Holly Hunter (with a notably sculpted physique) does a variation on her Broadcast News profession as winsome and more than slightly neurotic Georgie Swift Symonds, a public-TV filmmaker who lives on a magnificent island in Washington State’s Puget Sound. Also on the island are her proud, irreverent mother, Honora (Gena Rowlands, the classic Woman Under the Influence woman); her proud, mentally frail grandmother, Pem (Herta Ware from Cocoon); her proud, painterly sister, Clare (Frances McDormand from Mississippi Burning); Clare’s dimly seen husband and two sons; and Georgie’s handsome and overworked husband of eight years, Nick (Bill Pullman, now in A League of Their Own).

Nick commutes by seaplane to a job in Seattle, and Georgie, who seems to be able to work only when she wants to, worries about him the minute he’s out of her sight: She’s obsessive, desperate to hang on to him, convinced that he will stray at the slightest opportunity — just as Georgie’s father strayed from (and was kicked out by) her mother. In fact, Nick is a faithful man. But it takes crises, tears, and a lot of Holly Hunter — patented face scrunching for Georgie to learn how to be happy in paradise. (Temptation helps: While her husband is away, Georgie is wooed by A Room With a View‘s Julian Sands as a photographer assigned to shoot her for a New York Times article about her fabulous public-TV work.)

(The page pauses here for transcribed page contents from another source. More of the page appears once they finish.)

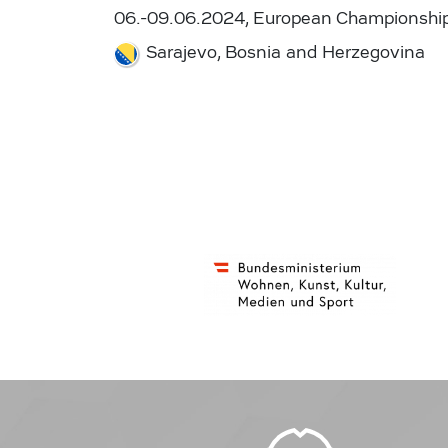
06.-09.06.2024, European Championshi
Sarajevo, Bosnia and Herzegovina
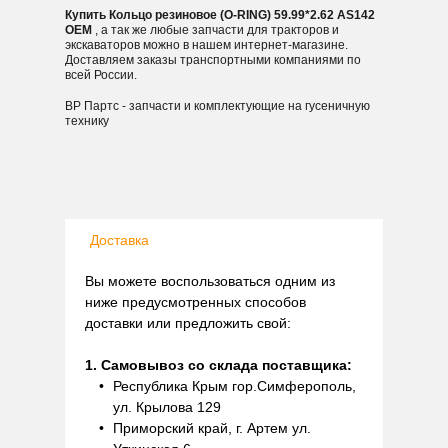
Купить Кольцо резиновое (O-RING) 59.99*2.62 AS142
OEM
, а так же любые запчасти для тракторов и
экскаваторов можно в нашем интернет-магазине.
Доставляем заказы транспортными компаниями по
всей России.
ВР Партс - запчасти и комплектующие на гусеничную
технику
Доставка
Вы можете воспользоваться одним из
ниже предусмотренных способов
доставки или предложить свой:
1. Самовывоз со склада поставщика:
Республика Крым гор.Симферополь,
ул. Крылова 129
Приморский край, г. Артем ул.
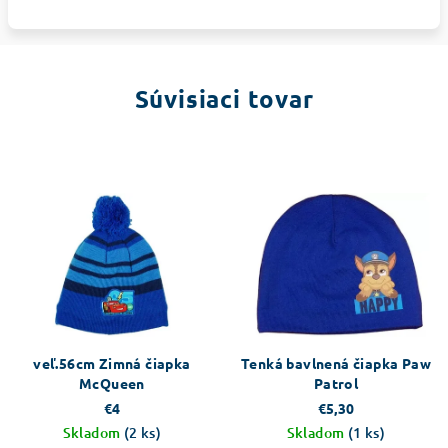
Súvisiaci tovar
veľ.56cm Zimná čiapka
Tenká bavlnená čiapka Paw
McQueen
Patrol
€4
€5,30
Skladom
(2 ks)
Skladom
(1 ks)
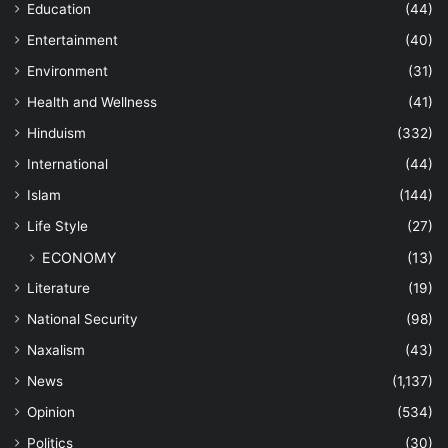
Education
(44)
Entertainment
(40)
Environment
(31)
Health and Wellness
(41)
Hinduism
(332)
International
(44)
Islam
(144)
Life Style
(27)
ECONOMY
(13)
Literature
(19)
National Security
(98)
Naxalism
(43)
News
(1,137)
Opinion
(534)
Politics
(30)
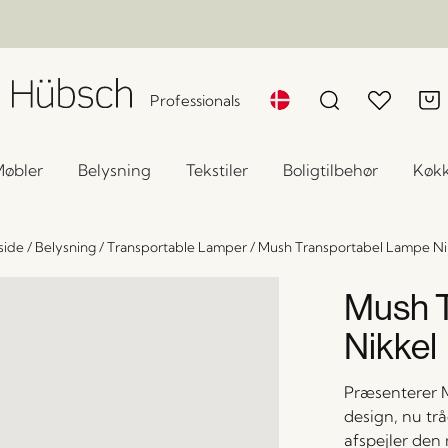
Professionals
øbler
Belysning
Tekstiler
Boligtilbehør
Køk
side
/
Belysning
/
Transportable Lamper
/
Mush Transportabel Lampe Ni
Mush T
Nikkel
Præsenterer Mu
design, nu tr
afspejler den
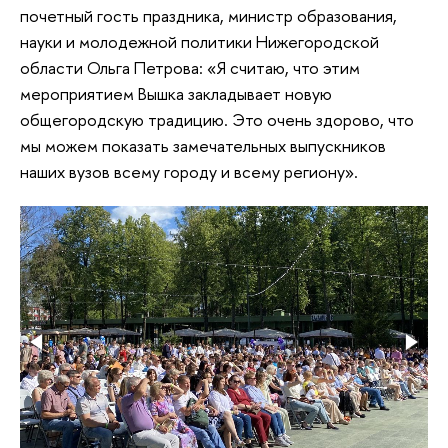
почетный гость праздника, министр образования,
науки и молодежной политики Нижегородской
области Ольга Петрова: «Я считаю, что этим
мероприятием Вышка закладывает новую
общегородскую традицию. Это очень здорово, что
мы можем показать замечательных выпускников
наших вузов всему городу и всему региону».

As directed by Martha Coolidge (Rambling Rose), Crazy in Love glows with an uplifting let’s-be-sisters gentleness, and Ware is particularly moving as an old woman frightened of abandonment. But the story hiccups chapter by chapter, face scrunch by face scrunch. Characters who worked in the book receive little fleshing out on the screen. And everybody talks like book dialogue: ”You’re like Radio America,” Nick tells Georgie. ”You block out everybody else’s signal.” Ah. Huh?